**TASK INPUT:**
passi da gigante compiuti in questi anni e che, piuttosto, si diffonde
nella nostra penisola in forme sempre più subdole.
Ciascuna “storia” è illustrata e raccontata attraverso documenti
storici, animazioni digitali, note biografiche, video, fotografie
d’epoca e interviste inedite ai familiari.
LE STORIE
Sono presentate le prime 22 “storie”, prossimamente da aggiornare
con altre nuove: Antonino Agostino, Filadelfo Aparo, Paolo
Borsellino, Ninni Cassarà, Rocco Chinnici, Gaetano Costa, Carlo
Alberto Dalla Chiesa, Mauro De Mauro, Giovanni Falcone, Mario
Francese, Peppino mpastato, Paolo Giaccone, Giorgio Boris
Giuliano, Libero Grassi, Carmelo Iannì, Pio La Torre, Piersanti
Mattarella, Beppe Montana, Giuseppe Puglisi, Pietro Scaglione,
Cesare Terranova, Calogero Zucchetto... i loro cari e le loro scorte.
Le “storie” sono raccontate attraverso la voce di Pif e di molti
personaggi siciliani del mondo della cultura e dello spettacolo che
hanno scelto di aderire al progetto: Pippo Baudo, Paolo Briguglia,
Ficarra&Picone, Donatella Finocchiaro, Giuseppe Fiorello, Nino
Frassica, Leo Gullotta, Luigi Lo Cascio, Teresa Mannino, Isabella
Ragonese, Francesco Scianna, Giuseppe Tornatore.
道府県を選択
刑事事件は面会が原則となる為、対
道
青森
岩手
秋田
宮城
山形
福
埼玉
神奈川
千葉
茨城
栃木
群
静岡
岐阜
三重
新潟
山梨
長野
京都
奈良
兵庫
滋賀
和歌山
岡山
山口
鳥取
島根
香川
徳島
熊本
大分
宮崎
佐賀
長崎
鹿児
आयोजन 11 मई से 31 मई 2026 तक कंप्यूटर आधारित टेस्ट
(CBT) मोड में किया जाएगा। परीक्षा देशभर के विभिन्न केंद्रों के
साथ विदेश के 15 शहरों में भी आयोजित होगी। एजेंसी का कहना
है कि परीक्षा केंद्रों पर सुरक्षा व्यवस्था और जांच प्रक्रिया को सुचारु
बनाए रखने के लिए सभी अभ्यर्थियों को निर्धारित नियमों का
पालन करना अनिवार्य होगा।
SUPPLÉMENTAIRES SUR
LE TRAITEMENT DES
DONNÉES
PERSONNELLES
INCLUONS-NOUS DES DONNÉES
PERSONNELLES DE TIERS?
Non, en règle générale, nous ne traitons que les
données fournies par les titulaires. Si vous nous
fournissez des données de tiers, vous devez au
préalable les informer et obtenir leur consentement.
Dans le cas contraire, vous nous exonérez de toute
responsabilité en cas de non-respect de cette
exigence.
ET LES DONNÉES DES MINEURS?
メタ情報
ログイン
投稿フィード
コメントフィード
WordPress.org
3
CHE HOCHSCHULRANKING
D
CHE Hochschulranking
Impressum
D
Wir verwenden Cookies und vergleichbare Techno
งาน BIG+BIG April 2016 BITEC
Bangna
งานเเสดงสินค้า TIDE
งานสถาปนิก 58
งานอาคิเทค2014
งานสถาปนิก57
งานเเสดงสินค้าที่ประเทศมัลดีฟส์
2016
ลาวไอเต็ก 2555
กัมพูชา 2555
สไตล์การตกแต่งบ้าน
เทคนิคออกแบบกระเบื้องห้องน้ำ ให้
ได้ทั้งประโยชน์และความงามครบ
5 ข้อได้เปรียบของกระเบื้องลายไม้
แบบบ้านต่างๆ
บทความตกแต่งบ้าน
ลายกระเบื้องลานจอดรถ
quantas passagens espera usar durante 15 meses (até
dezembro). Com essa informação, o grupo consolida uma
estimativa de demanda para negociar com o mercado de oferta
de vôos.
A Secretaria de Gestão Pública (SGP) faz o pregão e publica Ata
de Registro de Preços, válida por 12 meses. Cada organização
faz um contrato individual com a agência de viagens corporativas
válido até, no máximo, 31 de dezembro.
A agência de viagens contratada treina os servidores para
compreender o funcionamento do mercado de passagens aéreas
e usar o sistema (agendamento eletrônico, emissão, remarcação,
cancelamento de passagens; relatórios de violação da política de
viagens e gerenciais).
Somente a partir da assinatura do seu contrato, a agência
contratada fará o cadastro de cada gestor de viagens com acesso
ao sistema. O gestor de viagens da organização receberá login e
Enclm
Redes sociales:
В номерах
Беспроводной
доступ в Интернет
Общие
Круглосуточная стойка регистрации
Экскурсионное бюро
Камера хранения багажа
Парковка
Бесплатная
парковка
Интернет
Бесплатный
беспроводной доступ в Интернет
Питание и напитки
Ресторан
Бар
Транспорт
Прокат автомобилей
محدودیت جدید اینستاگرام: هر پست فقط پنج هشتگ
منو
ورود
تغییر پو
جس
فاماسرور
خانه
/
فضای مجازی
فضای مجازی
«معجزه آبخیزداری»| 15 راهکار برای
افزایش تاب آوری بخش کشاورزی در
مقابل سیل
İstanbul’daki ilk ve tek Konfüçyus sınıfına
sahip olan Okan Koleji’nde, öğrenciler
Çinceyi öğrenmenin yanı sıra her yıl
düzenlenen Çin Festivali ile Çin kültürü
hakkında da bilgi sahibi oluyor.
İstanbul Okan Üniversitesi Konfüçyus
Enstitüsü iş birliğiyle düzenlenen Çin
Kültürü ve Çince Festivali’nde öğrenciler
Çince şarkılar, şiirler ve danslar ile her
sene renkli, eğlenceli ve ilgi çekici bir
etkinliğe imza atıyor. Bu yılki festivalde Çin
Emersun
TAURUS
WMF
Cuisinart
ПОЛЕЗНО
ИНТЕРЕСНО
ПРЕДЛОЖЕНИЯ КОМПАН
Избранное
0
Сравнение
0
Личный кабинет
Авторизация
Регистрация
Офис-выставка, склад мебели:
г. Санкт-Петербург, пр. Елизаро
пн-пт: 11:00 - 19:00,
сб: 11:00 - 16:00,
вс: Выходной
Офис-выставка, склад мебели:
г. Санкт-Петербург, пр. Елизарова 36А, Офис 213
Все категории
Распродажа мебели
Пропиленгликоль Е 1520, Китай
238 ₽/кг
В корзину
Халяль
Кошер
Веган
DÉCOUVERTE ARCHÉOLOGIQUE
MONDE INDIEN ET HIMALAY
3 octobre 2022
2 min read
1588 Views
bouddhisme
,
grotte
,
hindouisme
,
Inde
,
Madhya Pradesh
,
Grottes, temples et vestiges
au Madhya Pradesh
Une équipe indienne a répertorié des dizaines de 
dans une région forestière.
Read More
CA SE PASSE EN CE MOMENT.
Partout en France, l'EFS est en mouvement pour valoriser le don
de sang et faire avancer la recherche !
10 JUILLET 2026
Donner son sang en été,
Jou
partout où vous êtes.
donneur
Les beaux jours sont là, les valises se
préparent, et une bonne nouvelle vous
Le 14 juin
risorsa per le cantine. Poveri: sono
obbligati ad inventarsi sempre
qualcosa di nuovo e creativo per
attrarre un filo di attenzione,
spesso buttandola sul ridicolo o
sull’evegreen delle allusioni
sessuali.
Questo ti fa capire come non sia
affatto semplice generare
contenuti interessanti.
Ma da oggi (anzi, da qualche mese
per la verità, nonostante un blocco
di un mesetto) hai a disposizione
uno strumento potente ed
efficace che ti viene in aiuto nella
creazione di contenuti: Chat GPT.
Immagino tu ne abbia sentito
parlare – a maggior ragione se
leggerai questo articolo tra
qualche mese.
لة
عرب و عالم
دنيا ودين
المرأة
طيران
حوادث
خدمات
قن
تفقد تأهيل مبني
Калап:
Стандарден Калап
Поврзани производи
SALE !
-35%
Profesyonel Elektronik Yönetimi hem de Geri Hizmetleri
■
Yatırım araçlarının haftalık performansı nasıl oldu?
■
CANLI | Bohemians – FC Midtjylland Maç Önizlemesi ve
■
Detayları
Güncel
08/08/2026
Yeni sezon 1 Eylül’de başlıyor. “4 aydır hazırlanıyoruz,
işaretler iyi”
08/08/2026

**WORK ITEM:** Copy out only the lines running from the beginning of the data to the line with "storici, animazioni digitali, note", both ends included.

**SOLUTION TO THE PROBLEM:**
passi da gigante compiuti in questi anni e che, piuttosto, si diffonde
nella nostra penisola in forme sempre più subdole.
Ciascuna “storia” è illustrata e raccontata attraverso documenti
storici, animazioni digitali, note biografiche, video, fotografie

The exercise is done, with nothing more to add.